Récemment, un foyer de bilharziose a été mis en évidence en Corse du Sud, plus particulièrement au niveau de la rivière Cavu dont les eaux peuvent approcher les 30°C au cours de l’été. Des cas ont été rapportés en janvier 2014 avec la mise en évidence d’œufs de Schistosoma dans les urines d’un jeune garçon pris en charge pour une hématurie. Quelques semaines plus tard, des familles ont aussi été diagnostiquées positives à Schistosoma haematobium. Cependant, aucun de ces patients ne faisait état d’un voyage en zone endémique. Il a été ensuite mis en évidence que tous avaient voyagé en Corse.Schistosoma haematobium est considérée spécifique de l’Homme, qui est le principal réservoir de l’infection. Toutefois, de nombreuses espèces de schistosome sont retrouvées chez l’animal, mais peuvent aussi être retrouvées exceptionnellement chez l’Homme (S. bovis notamment).
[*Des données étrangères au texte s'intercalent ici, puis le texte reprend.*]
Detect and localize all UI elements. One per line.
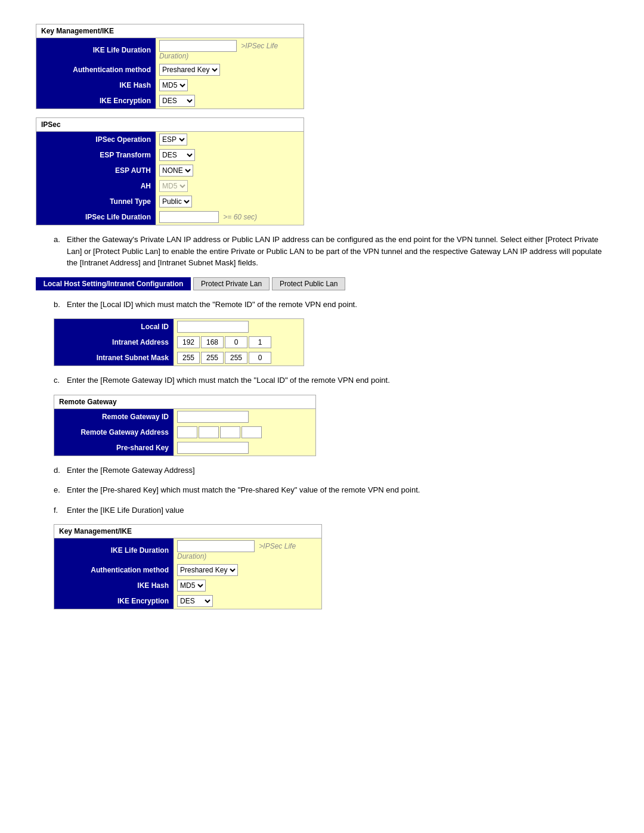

Dans le foyer Corse, il a été retrouvé une majorité de formes hybrides à S. haematobium et bovis, quelques formes pures à S. haematobium et très rarement des formes de S. bovis. [30,31]
L’espèce S. bovis est capable de se développer chez les deux types de mollusques (planorbe et bulin) et peut aussi être retrouvée dans les mêmes zones géographiques que S. haematobium, avec laquelle elle s’hybride.
Cette hybridation profère de nouvelles capacités infectieuses qui sont alors supérieures : la capacité d’adaptation particulière permet l’infection d’une plus grande diversité d’hôtes.
En effet, S. bovis peut infecter le Bulinus truncatus, mollusque naturellement présent dans les îles méditerranéennes et dans tout le sud de l’Europe, mais il peut aussi infecter des mollusques du genre Planorbarius, retrouvé dans la péninsule ibérique.